**Prompt**
Only the number is needed: count the lines below that hold the string "Fukuoka".

BEGIN Excerpted data

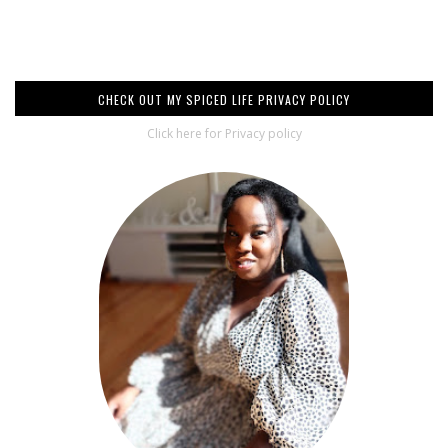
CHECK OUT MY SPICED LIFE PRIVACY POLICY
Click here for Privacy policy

END Excerpted data
BEGIN Excerpted data

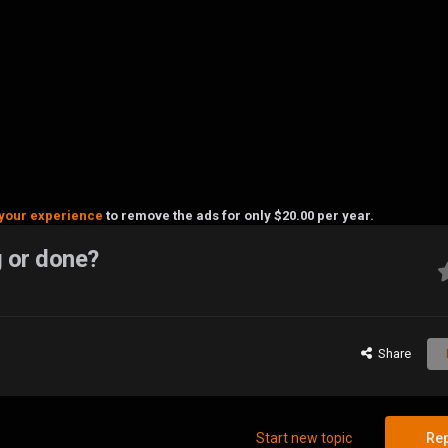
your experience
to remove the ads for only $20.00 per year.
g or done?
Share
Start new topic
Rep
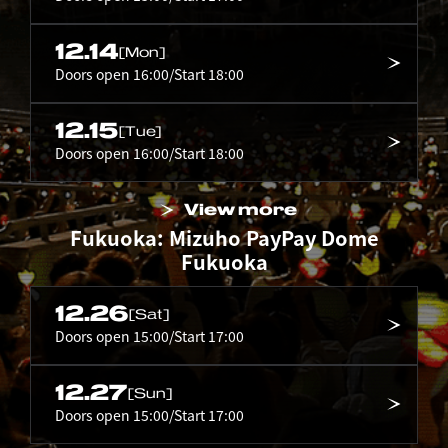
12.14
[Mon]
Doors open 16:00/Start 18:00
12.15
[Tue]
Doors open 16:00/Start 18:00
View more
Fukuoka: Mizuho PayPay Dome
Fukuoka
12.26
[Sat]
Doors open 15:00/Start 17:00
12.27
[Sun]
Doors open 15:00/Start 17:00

END Excerpted data

**Response**
2